'''
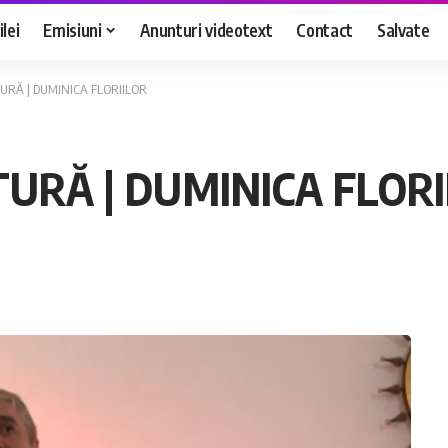
lei
Emisiuni
Anunturi videotext
Contact
Salvate
URĂ | DUMINICA FLORIILOR
URĂ | DUMINICA FLORI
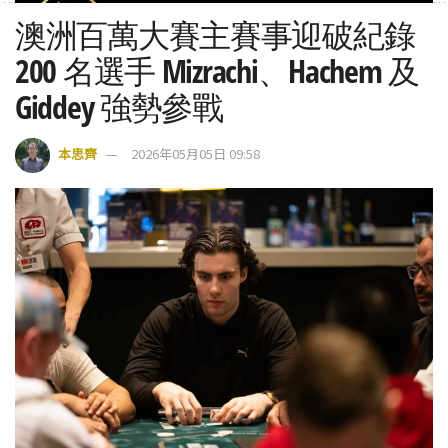
澳洲百萬大賽主賽事迎破紀錄
200 名選手 Mizrachi、Hachem 及
Giddey 強勢參戰
本思齊
2026年05月05日 09:58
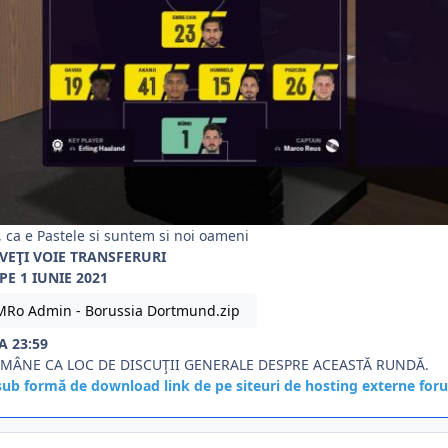
 ca e Pastele si suntem si noi oameni
VEŢI VOIE TRANSFERURI
PE 1 IUNIE 2021
MRo Admin - Borussia Dortmund.zip
A 23:59
ĂMÂNE CA LOC DE DISCUŢII GENERALE DESPRE ACEASTĂ RUNDĂ.
 sub formă de download link de pe siteuri de hosting externe for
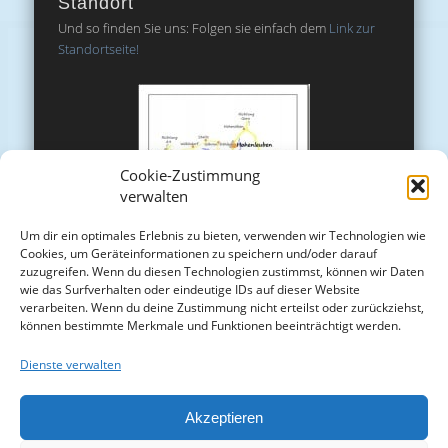
Standort
Und so finden Sie uns: Folgen sie einfach dem
Link zur
Standortseite!
Cookie-Zustimmung
verwalten
Um dir ein optimales Erlebnis zu bieten, verwenden wir Technologien wie
Cookies, um Geräteinformationen zu speichern und/oder darauf
zuzugreifen. Wenn du diesen Technologien zustimmst, können wir Daten
wie das Surfverhalten oder eindeutige IDs auf dieser Website
verarbeiten. Wenn du deine Zustimmung nicht erteilst oder zurückziehst,
können bestimmte Merkmale und Funktionen beeinträchtigt werden.
Dienste verwalten
Akzeptieren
'''
- Your task -
Each line with the string "können" counts once; report how many such lines the material has, as a bare number.

- Answer section -
2